§ Aim of the task
Check every line in the records below for the word "jest" and report how many have it, nothing more.
*** Block opens ***
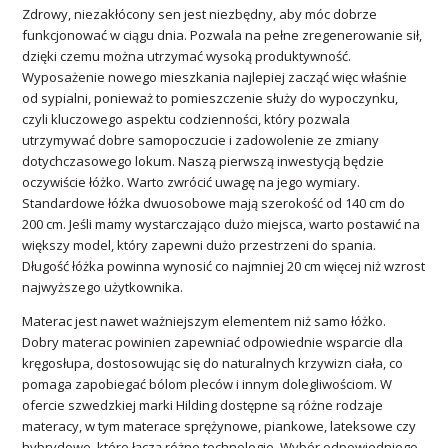
Zdrowy, niezakłócony sen jest niezbędny, aby móc dobrze
funkcjonować w ciągu dnia. Pozwala na pełne zregenerowanie sił,
dzięki czemu można utrzymać wysoką produktywność.
Wyposażenie nowego mieszkania najlepiej zacząć więc właśnie
od sypialni, ponieważ to pomieszczenie służy do wypoczynku,
czyli kluczowego aspektu codzienności, który pozwala
utrzymywać dobre samopoczucie i zadowolenie ze zmiany
dotychczasowego lokum. Naszą pierwszą inwestycją będzie
oczywiście łóżko. Warto zwrócić uwagę na jego wymiary.
Standardowe łóżka dwuosobowe mają szerokość od 140 cm do
200 cm. Jeśli mamy wystarczająco dużo miejsca, warto postawić na
większy model, który zapewni dużo przestrzeni do spania.
Długość łóżka powinna wynosić co najmniej 20 cm więcej niż wzrost
najwyższego użytkownika.
Materac jest nawet ważniejszym elementem niż samo łóżko.
Dobry materac powinien zapewniać odpowiednie wsparcie dla
kręgosłupa, dostosowując się do naturalnych krzywizn ciała, co
pomaga zapobiegać bólom pleców i innym dolegliwościom. W
ofercie szwedzkiej marki Hilding dostępne są różne rodzaje
materacy, w tym materace sprężynowe, piankowe, lateksowe czy
hybrydowe, które łączą różne technologie. Wybór odpowiedniego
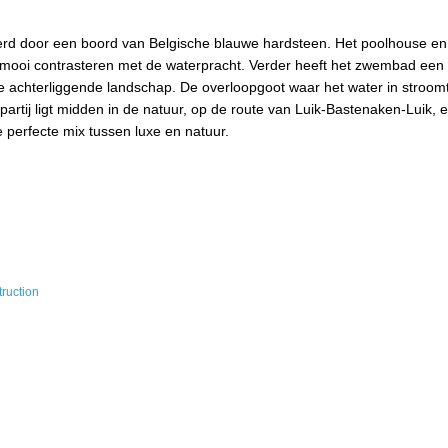
rd door een boord van Belgische blauwe hardsteen. Het poolhouse en
mooi contrasteren met de waterpracht. Verder heeft het zwembad een
ige achterliggende landschap. De overloopgoot waar het water in stroomt
artij ligt midden in de natuur, op de route van Luik-Bastenaken-Luik, e
 perfecte mix tussen luxe en natuur.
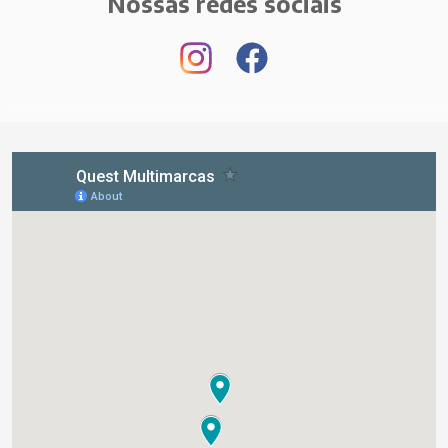
Nossas redes sociais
*** Block closes ***
§ Answer section
2